***** Exercise material

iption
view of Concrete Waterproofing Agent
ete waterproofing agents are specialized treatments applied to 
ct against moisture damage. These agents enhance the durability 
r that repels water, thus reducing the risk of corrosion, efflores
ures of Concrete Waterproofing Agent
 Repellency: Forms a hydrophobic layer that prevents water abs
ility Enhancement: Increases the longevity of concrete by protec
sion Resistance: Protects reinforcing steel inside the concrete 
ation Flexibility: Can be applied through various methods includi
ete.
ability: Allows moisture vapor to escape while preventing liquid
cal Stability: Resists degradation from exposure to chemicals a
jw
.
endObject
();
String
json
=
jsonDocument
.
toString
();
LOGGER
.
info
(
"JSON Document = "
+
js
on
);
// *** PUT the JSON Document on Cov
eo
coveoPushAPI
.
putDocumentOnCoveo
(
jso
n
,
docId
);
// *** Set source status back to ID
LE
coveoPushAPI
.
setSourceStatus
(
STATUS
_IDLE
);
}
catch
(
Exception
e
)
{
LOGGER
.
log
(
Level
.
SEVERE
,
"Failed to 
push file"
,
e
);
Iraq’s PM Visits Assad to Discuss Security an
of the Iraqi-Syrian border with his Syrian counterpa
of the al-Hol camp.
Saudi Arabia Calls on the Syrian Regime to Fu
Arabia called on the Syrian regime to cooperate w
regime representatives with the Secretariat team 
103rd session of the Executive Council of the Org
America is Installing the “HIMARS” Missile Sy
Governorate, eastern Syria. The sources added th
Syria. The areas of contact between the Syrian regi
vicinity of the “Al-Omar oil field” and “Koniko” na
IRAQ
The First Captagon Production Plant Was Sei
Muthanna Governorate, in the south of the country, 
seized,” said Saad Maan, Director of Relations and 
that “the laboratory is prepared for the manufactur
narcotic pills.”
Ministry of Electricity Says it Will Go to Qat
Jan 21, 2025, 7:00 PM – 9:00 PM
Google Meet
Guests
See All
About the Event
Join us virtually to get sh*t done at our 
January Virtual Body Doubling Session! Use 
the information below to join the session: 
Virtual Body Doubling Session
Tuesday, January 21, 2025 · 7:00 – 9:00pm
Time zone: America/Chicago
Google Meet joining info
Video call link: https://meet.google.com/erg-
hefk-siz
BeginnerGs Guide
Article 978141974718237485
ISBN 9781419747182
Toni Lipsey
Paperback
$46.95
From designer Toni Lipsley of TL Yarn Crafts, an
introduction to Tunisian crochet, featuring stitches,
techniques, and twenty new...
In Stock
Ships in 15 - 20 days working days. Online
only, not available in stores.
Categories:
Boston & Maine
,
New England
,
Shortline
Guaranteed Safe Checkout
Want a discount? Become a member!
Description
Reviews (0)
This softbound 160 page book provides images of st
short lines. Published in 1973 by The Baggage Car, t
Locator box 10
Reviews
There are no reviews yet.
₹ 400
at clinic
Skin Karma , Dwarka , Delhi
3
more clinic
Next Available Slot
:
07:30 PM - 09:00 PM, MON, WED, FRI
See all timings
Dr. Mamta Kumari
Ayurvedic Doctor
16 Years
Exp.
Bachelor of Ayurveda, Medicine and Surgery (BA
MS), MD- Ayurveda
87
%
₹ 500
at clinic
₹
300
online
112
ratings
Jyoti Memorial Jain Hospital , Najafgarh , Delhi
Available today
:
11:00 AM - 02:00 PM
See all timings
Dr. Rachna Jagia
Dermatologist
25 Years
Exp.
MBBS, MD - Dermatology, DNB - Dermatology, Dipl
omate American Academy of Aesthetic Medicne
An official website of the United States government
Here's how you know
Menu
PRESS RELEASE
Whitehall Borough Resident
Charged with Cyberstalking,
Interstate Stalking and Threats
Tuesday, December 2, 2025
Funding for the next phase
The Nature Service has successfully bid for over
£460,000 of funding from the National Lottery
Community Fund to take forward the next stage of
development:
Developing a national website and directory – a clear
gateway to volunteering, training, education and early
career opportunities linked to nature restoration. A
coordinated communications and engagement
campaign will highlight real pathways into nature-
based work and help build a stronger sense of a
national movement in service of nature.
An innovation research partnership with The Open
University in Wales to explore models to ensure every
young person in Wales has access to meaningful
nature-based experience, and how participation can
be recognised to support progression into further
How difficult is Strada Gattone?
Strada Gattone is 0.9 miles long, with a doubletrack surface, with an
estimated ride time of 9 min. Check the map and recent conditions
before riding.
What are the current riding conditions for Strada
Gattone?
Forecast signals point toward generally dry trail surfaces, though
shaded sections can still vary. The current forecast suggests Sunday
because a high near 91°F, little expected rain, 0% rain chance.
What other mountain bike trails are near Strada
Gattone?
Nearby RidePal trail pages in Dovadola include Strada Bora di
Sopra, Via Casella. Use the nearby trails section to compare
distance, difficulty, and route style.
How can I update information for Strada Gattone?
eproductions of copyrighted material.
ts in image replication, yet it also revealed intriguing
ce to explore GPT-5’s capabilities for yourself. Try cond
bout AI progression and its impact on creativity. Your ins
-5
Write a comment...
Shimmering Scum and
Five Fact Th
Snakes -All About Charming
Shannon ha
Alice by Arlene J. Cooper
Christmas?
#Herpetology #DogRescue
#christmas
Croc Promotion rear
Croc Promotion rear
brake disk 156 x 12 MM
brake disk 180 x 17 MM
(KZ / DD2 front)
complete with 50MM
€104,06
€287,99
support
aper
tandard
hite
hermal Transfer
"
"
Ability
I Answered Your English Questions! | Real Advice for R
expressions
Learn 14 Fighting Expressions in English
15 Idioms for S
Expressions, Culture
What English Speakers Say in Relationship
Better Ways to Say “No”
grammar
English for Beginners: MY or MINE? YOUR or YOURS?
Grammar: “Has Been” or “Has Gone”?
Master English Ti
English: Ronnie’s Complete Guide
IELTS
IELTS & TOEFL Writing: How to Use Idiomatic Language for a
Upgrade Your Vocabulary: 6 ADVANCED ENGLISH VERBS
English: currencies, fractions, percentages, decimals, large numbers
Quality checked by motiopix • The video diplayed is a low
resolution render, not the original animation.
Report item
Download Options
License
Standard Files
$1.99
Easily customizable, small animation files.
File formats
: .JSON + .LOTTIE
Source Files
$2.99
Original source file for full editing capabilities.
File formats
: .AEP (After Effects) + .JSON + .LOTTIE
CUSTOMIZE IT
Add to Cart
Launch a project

**********

Your goal: The answer should hold only the lines from the start of the records above through the line containing "Saudi Arabia Calls on the Syrian Regime to Fu", each set down exactly.

Output for this exercise:
iption
view of Concrete Waterproofing Agent
ete waterproofing agents are specialized treatments applied to 
ct against moisture damage. These agents enhance the durability 
r that repels water, thus reducing the risk of corrosion, efflores
ures of Concrete Waterproofing Agent
 Repellency: Forms a hydrophobic layer that prevents water abs
ility Enhancement: Increases the longevity of concrete by protec
sion Resistance: Protects reinforcing steel inside the concrete 
ation Flexibility: Can be applied through various methods includi
ete.
ability: Allows moisture vapor to escape while preventing liquid
cal Stability: Resists degradation from exposure to chemicals a
jw
.
endObject
();
String
json
=
jsonDocument
.
toString
();
LOGGER
.
info
(
"JSON Document = "
+
js
on
);
// *** PUT the JSON Document on Cov
eo
coveoPushAPI
.
putDocumentOnCoveo
(
jso
n
,
docId
);
// *** Set source status back to ID
LE
coveoPushAPI
.
setSourceStatus
(
STATUS
_IDLE
);
}
catch
(
Exception
e
)
{
LOGGER
.
log
(
Level
.
SEVERE
,
"Failed to 
push file"
,
e
);
Iraq’s PM Visits Assad to Discuss Security an
of the Iraqi-Syrian border with his Syrian counterpa
of the al-Hol camp.
Saudi Arabia Calls on the Syrian Regime to Fu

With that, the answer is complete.